Keystone, CO – felt very Dumb and Dumber, but snow-less. Did you know the Aspen scenes were filmed in Breckenridge? Which is practically the same as Keystone. Just call me Lloyd Christmas.
I’ve been traveling for work the last few days and battling a major case of … Something. Like a combination of writer’s block and having too many thoughts but no energy to sift through them. Ever feel like that? Or when you’ve got a monster to-do list and you’re all motivated and then just the thought figuring out where to start is too exhausting to actually do anything? Who just posted about “eating an elephant one bite at a time”? Katie, was that you?
I prefer attempting to swallow my elephants whole and then laying in the fetal position crying when it doesn’t work out and complain about a stomachache for the next week.
So that’s (long-winded, kind of off-track) why I haven’t written.
And also I don’t have any good pictures to play with. And I feel like that’s kind of my thing? Like wordpress might refuse to post if there isn’t a photomonkey-doctored image included.
But, creative-drought or not, Long Beach is still this weekend. And I’m suddenly not feeling great about it.
I’ve written about my feelings in my Believe I Am journal and have confided in a few close friends, but until I get a grip on myself I see no reason to put any of that shit out in public for others to scrutinize over.
Hi, I’m Sarah, I’m a fucking headcase and my condition is immensely worsened by the term “race week”.
The point is, I’m
racing running this weekend and am not sure how it will go. I had goals but they’ve been shelved for the sake of not completely lighting up my confidence in self-sabotage flames and screwing the rest of my training. This is a stepping-stone race towards CIM, not the end-all goal race.
It’s FINE. Really.
I’ll be smart and try not to let my burning desire for LB redemption overpower my desire for a great marathon in December.
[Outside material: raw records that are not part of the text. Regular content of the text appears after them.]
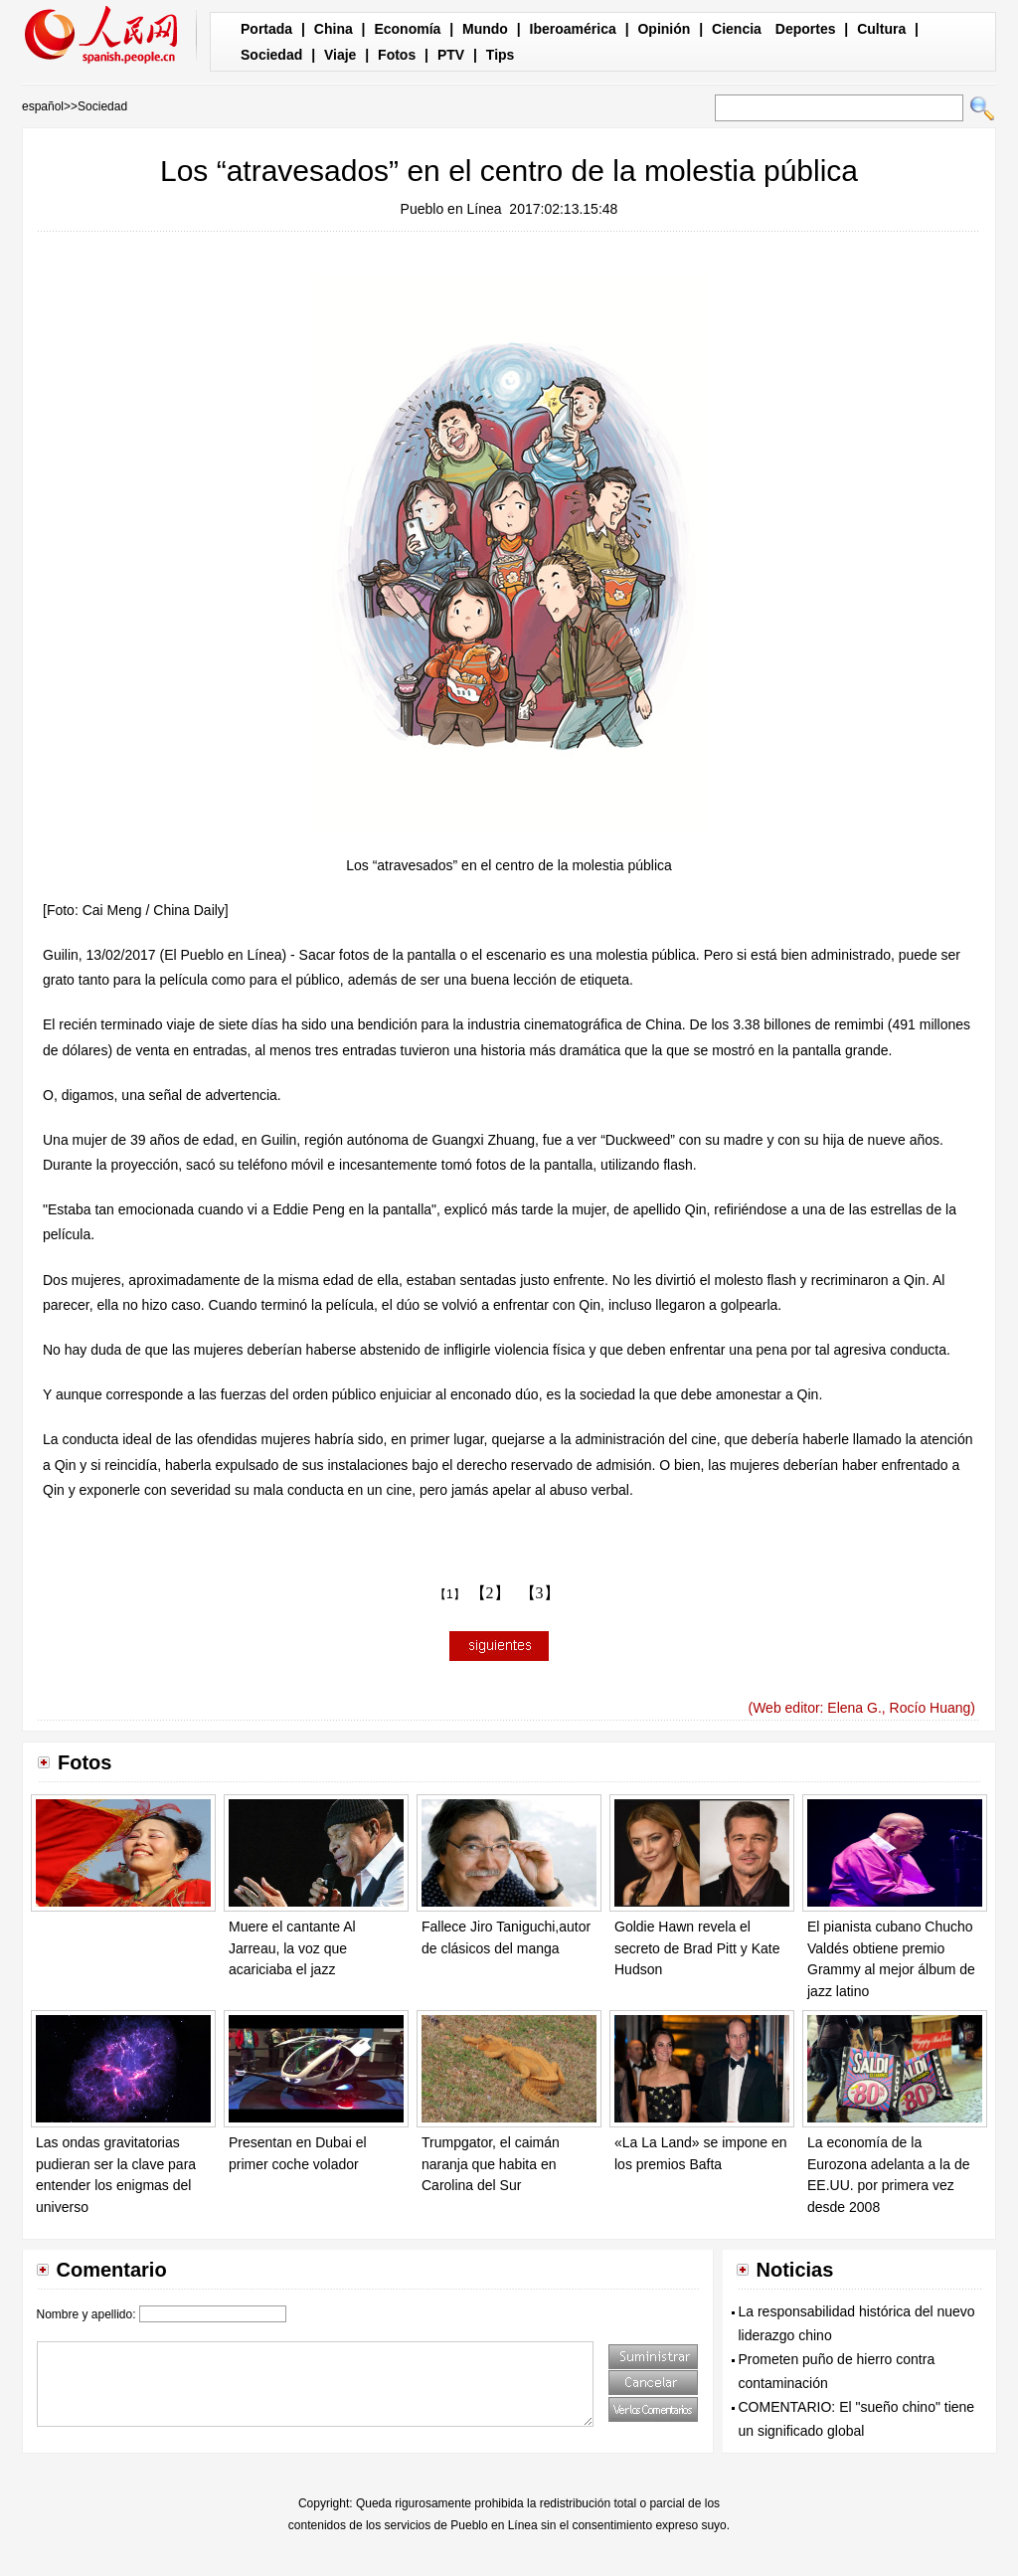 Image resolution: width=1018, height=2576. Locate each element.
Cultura (881, 29)
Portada (266, 29)
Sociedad (271, 55)
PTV (450, 55)
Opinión (663, 29)
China (333, 29)
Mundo (485, 29)
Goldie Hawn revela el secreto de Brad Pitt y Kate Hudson (697, 1948)
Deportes (805, 29)
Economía (407, 29)
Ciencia (737, 29)
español (43, 106)
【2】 (490, 1592)
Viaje (340, 55)
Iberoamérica (573, 29)
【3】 (540, 1592)
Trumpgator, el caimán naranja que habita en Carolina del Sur (491, 2163)
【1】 (449, 1594)
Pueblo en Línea (451, 209)
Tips (500, 55)
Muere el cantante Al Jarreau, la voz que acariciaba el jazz (292, 1948)
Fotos (397, 55) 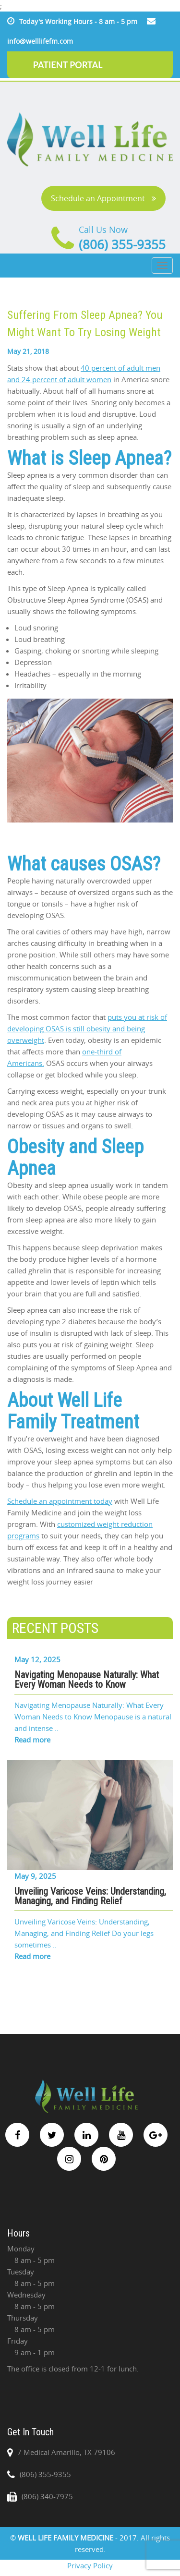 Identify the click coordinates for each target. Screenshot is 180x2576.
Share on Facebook (18, 1604)
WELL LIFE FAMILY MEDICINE (66, 2537)
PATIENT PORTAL (68, 65)
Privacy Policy (90, 2565)
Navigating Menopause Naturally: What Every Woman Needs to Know (86, 1679)
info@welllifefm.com (40, 41)
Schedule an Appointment (103, 198)
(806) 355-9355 (122, 244)
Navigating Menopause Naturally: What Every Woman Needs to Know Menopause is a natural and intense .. (92, 1716)
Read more (32, 1739)
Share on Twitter (41, 1604)
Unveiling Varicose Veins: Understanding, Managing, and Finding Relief (90, 1896)
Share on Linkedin (64, 1604)
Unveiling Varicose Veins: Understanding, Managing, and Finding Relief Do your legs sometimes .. (84, 1933) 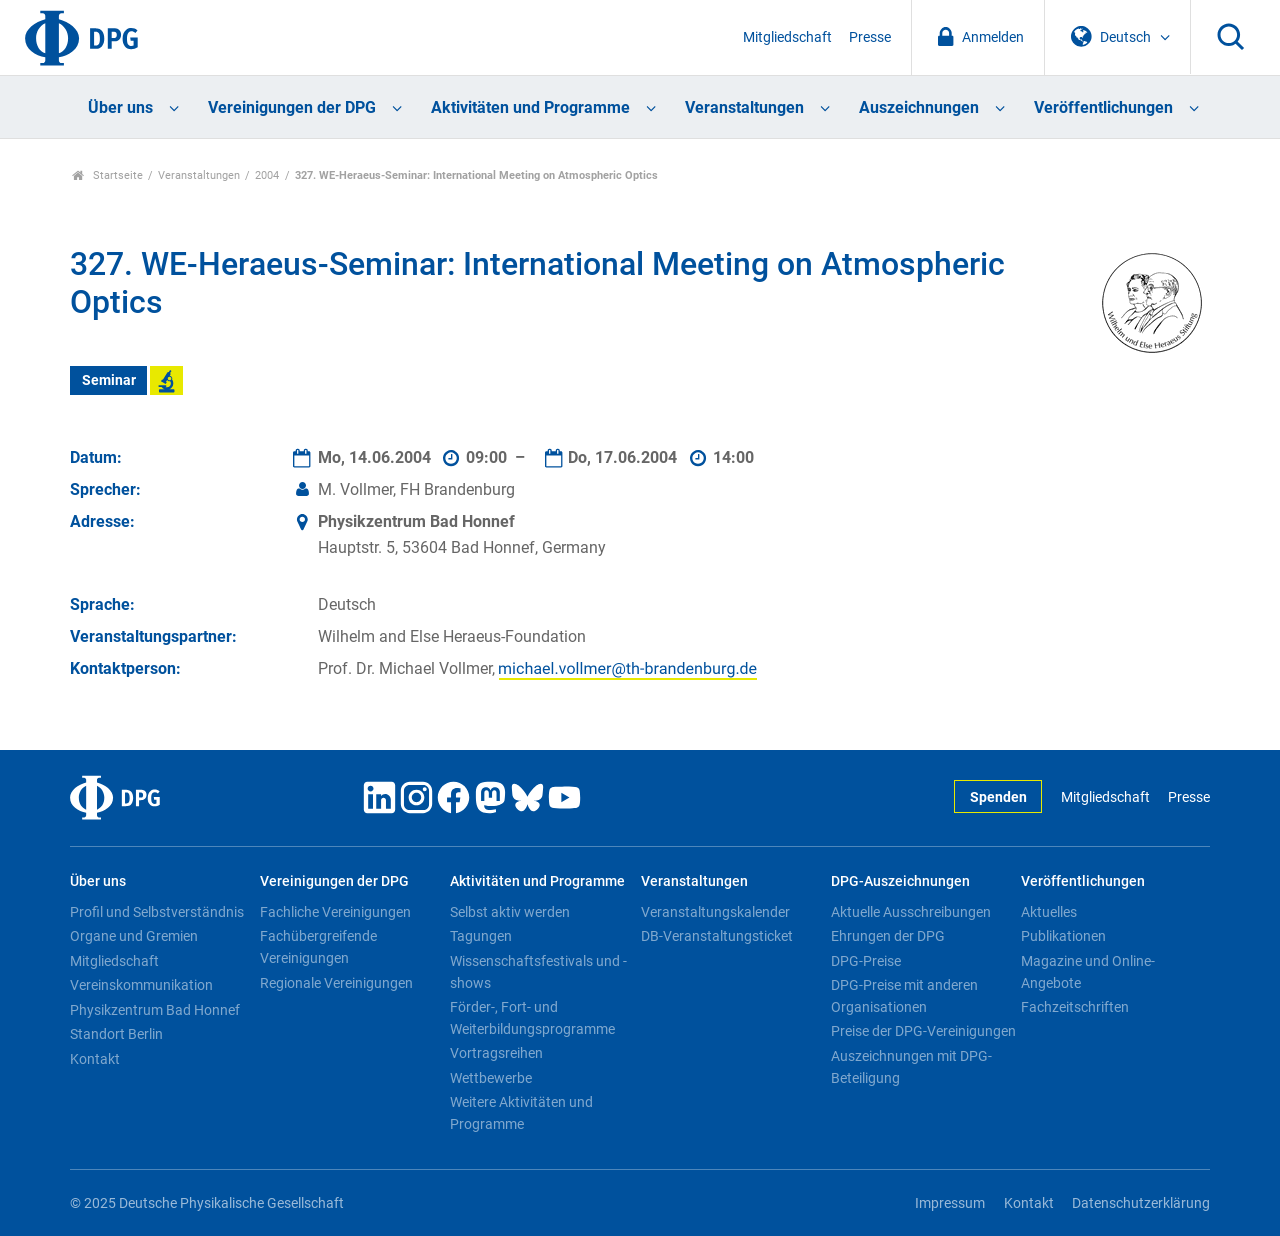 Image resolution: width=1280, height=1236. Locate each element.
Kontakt (95, 1059)
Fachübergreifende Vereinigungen (318, 947)
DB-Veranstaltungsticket (717, 936)
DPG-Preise (866, 961)
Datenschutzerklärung (1141, 1203)
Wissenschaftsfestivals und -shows (538, 972)
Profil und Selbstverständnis (157, 912)
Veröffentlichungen (1103, 107)
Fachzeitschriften (1075, 1007)
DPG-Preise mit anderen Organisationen (904, 996)
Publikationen (1063, 936)
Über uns (120, 107)
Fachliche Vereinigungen (335, 912)
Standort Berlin (116, 1034)
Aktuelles (1049, 912)
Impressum (950, 1203)
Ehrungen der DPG (888, 936)
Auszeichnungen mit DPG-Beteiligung (911, 1067)
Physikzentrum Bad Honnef (155, 1010)
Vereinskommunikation (141, 985)
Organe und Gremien (134, 936)
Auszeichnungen (919, 107)
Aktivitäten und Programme (530, 107)
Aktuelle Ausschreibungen (911, 912)
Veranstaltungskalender (715, 912)
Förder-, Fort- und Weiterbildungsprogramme (532, 1018)
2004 (267, 175)
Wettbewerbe (491, 1078)
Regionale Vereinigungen (336, 983)
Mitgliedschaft (787, 37)
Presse (870, 37)
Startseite (107, 175)
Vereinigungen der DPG (292, 107)
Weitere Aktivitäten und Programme (521, 1113)
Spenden (998, 797)
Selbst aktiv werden (510, 912)
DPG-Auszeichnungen (900, 881)
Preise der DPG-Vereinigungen (923, 1031)
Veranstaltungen (744, 107)
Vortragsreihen (496, 1053)
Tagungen (481, 936)
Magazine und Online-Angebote (1088, 972) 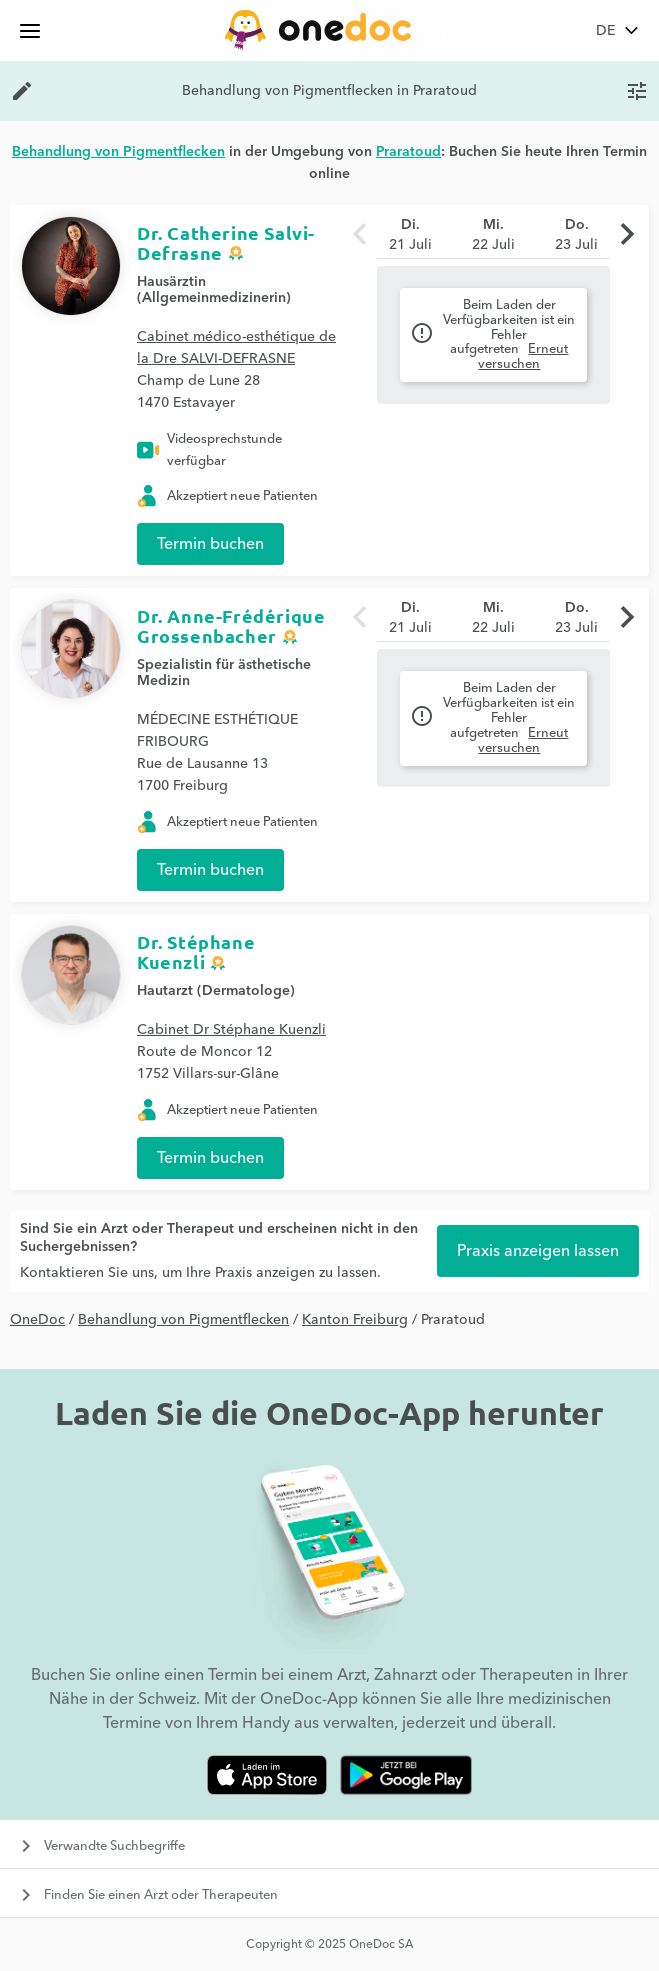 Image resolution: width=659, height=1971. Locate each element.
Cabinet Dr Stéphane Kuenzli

And then maybe I’ll talk about it instead of just leading you on with “I have something to say but can’t say it!” bullshit.
And in lighter news, Happy Anniversary, Em! Remember how this was a magical weekend of our turned-IRL-BFFness and also the worst race weekend of our lives? Glad we got passed that and you only bring up my pre-race logistical failures twice a week and have stopped sending those anonymous hate letters to my office. xo
(she’s running her first 50miler instead of coming to reunion’ing with me in Cali – go tell her good luck, she’s crazy, and kind of rude for making me celebrate alone)
* Anybody else racing this weekend? Chicago, St George, Portland, fellow Long Beachers? Come find me attempting to pickle my crazy brain in the beer garden after.